22 Financial instruments
Treasury policy and financial risk management
The Group operates a centralised treasury function to manage the Group’s funding requirements and financial risks in line with the Board
approved treasury policies and procedures, and their delegated authorities.
The Group’s financial instruments, other than derivatives, comprise borrowings, cash and liquid resources and various items, such as trade
debtors and trade creditors, that arise directly from its operations. The main purpose of these financial instruments is to finance the Group’s
operations.
Group treasury also enters into derivative transactions, principally interest rate and currency swaps and forward currency contracts.
The purpose of these transactions is to manage the interest rate and currency risks arising from the Group’s operations and financing.
It remains the Group’s policy not to hold or issue financial instruments for trading purposes, except where financial constraints
necessitate the need to liquidate any outstanding investments. The treasury function is managed as a cost centre and does not engage
in speculative trading.
The principal financial risks faced by the Group are liquidity/funding, interest rate, foreign currency and counterparty risks. The policies and
strategies for managing these risks are summarised as follows:
(a) Liquidity/funding risk
The risk that the Group could be unable to settle or meet its obligations as they fall due at a reasonable price.

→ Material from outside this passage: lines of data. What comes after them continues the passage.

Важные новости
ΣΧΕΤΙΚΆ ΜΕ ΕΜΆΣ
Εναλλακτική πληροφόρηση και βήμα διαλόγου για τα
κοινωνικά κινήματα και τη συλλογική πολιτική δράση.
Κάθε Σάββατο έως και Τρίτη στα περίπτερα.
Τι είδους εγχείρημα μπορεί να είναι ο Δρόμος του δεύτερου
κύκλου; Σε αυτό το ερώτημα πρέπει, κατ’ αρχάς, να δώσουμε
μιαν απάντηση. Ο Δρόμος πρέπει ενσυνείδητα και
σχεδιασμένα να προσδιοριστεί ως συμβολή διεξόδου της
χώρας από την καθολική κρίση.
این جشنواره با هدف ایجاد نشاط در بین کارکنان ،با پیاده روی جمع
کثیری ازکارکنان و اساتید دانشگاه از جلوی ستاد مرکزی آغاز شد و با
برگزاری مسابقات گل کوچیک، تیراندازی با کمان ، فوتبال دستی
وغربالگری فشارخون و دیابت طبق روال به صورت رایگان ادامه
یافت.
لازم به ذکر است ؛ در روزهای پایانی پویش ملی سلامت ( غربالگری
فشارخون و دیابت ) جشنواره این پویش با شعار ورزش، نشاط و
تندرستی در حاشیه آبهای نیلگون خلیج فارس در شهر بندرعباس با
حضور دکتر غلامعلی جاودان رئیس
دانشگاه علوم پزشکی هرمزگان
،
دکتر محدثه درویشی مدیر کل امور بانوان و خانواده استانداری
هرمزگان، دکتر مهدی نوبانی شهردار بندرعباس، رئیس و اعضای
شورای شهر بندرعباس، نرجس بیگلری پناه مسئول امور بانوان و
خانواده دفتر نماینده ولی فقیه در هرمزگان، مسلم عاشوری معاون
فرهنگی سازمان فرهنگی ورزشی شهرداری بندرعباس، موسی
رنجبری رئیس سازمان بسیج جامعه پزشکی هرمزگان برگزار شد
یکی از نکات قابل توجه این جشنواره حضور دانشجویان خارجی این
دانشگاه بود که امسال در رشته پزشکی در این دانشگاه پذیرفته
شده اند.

The Group’s funding strategy ensures a mix of funding sources offering flexibility and cost effectiveness to match the requirements
of the Group.
Operating subsidiaries are financed by a combination of retained profits, bank borrowings, medium-term notes and committed syndicated
bank facilities.
At year end, the Group had a committed syndicated bank revolving credit facility of £1.2bn set to mature on 26 March 2013. This facility
contains only one financial covenant being the ratio of earnings before interest, tax, depreciation, amortisation and rents payable; to interest
plus rents payable. The covenant is measured semi-annually. In addition, the term out option under the £400m credit agreement which
expired on 13 February 2009 was converted into a committed facility for the same period, expiring on 11 February 2010. This facility has the
same financial covenant as the main £1.2bn facility. The Group also has a number of undrawn uncommitted facilities available to it. At year
end, these amounted to £105m (last year £155m), all of which are due to be reviewed within a year. At the balance sheet date a sterling
equivalent of £764m (last year £614m) was drawn under the committed facilities and £nil (last year a further £29m) was drawn under the
uncommitted facilities.
In addition to the existing borrowings, the Group has a euro medium-term note programme of £3bn, of which £1.4bn (last year £1.4bn) was
in issuance as at the balance sheet date.